関数呼び出しによるステート アクションと遷移条件の簡略化

ステート アクションと遷移条件が複雑なために、ステートや遷移上のインラインで定義できないことがあります。この場合は、以下の種類の Stateflow 関数のいずれかを使用してアクションや条件を表現します。

  • フローチャート — if-then-else、switch-case、for、while、または do-while のパターンを含むフローチャートをカプセル化します。

  • MATLAB — 行列指向アルゴリズムを作成します。データ解析と可視化のための MATLAB 関数を呼び出します。

  • Simulink — Simulink の Function-Call Subsystem を直接呼び出して設計を合理化し、読みやすくします。

  • 真理値表 — 故障検出やモード切り替えなどの論理判定アプリケーションのために、組み合わせ論理を表現します。

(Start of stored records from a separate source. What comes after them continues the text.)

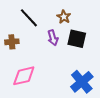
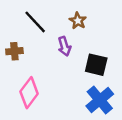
black square: (77, 39) -> (96, 65), moved
pink diamond: (24, 76) -> (29, 93), turned -40

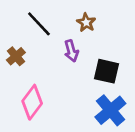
brown cross: (14, 51) -> (16, 56), turned -35

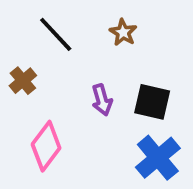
purple arrow: (71, 51) -> (102, 100), moved

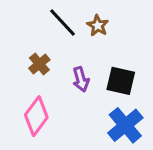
black line: (56, 34) -> (62, 23), moved
brown cross: (23, 81) -> (39, 64), moved

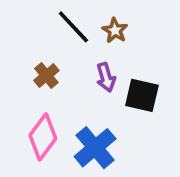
purple arrow: (81, 79) -> (106, 77), moved
blue cross: (125, 125) -> (95, 148), moved

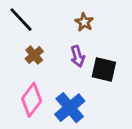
black line: (73, 27) -> (21, 20), moved

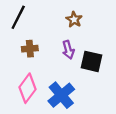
black line: (21, 20) -> (18, 17), turned 70
brown cross: (34, 55) -> (30, 49), turned 35

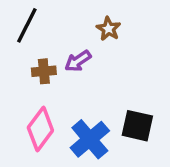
purple arrow: (68, 50) -> (78, 61), moved, turned 72
black square: (92, 61) -> (137, 126), moved

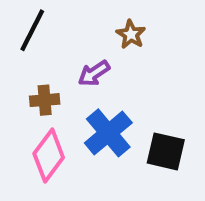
brown cross: (44, 71) -> (45, 100), moved
blue cross: (90, 139) -> (108, 133), moved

ステート アクションや遷移条件での計算の種類に対し最も自然な関数形式を使用します。これら 4 種類の関数の詳細は、以下を参照してください。

4 種類の Stateflow 関数が使用できない場合は、独自の C または C++ コードを作成して、チャートに統合できます。カスタム コードの統合の詳細は、Stateflow チャートでのカスタム C コードの再利用を参照してください。

システムの表現が完全であることの確認

Stateflow チャートにより、システムの論理コンポーネントやイベントドリブン コンポーネントが完全に表現されていることを確認します。

  • 表現されている場合、作業はこれで完了です。

  • 表現されていない場合は、別のチャートを作成したり、現在のチャートに階層を追加したりできます。

    • 新しいチャートを作成するには、この基本ワークフローのすべての手順を繰り返します。

    • 階層を追加するには、現在のチャートの下位レベルにおいて、最後の 3 つの手順を繰り返します。